Excellent product, and excellent support (OK, I get in-house support as we use it at work and have a direct line to the manufacturer as a reseller).
Not the cheapest, and no nice flashy user interface but who needs that anyway?
If you don't go using P2P crap and refrain from other illegal activities you should have little problems anyway. In those cases your Windows XP built in firewall with a good virus scanner (to detect the incoming email virusses from your friendly spammers) should suffice.
Most people also don't get enough spam to warrant expensive anti-spam software, especially since many ISPs nowadays have spamfilters installed on their servers which catch anything consumer grade spamcatchers would catch.
For high capacity users you're likely running your own mailserver with built-in features, or else you can simply use Spambayes (look for it at sourceforge).
jwenting
duckman
8,392 posts since Nov 2004
Reputation Points: 1,662
Solved Threads: 337
I've used AVG antivirus for quite a while now .... it was good until it let come a virus that ruined all the apps of my hard drive. Then I tried ZoneAlarm security suite ... it was also good not taking much resources... but I had some minor problems with the program. Now I'm testing Panda's Titanium and PCTools AV.
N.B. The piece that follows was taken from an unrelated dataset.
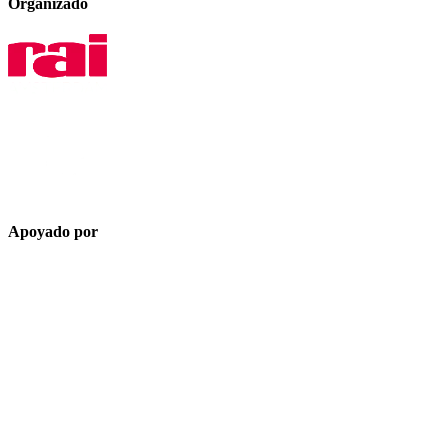
Organizado
Apoyado por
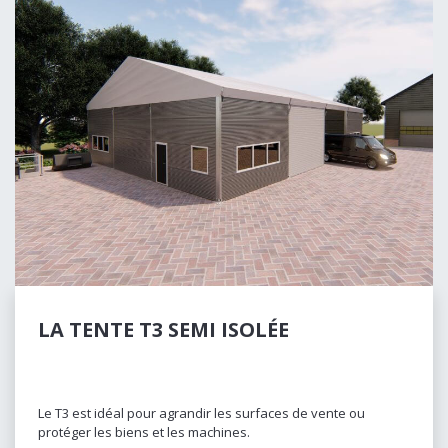
LA TENTE T3 SEMI ISOLÉE
Le T3 est idéal pour agrandir les surfaces de vente ou
protéger les biens et les machines.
I would recommend you to try ZoneAlarm security suite if you want all in one solution.
nanosani
Unauthenticated Liar
1,830 posts since Jul 2004
Reputation Points: 45
Solved Threads: 56
A. Lack of participation in these activities will not prevent the problems that the programs in question are designed to protect against. Porn sites are not illegal, but they have plenty of malicious code. Email? Instant Messaging? All very legal, yet breeding grounds for malicious activity. What are "illegal activities"? Not sure, but P2P and "illegal activities" are not the source of our problems.C. Proper use of the program (practicing "safe use"). "" as defined as ensuring what you're downloading is the true intended download by checking file properties, user ratings, as well as just being overall knowledgeable about the intended file will keep you almost as safe as not using them at all.
Since when does XP built in firewall "suffice". Not sure if you're aware, but the XP firewall only provides protection against incoming connections. I am NOT disputing this firewall's incoming protection, and by no means is this a BAD firewall, but how exactly are you going to protect against the outgoing communication from malware, spyware, key loggers, ect..? Here I'll help, with a better firewall and a variety of adware/spyware/malware removers and products to prevent infections.
So let me get this straight, all you have installed is an antivirus program and XP firewall?
What's your IP address, again?
J_
1) A lot of the stuff you get over P2P networks is itself infected, even if the P2P client isn't.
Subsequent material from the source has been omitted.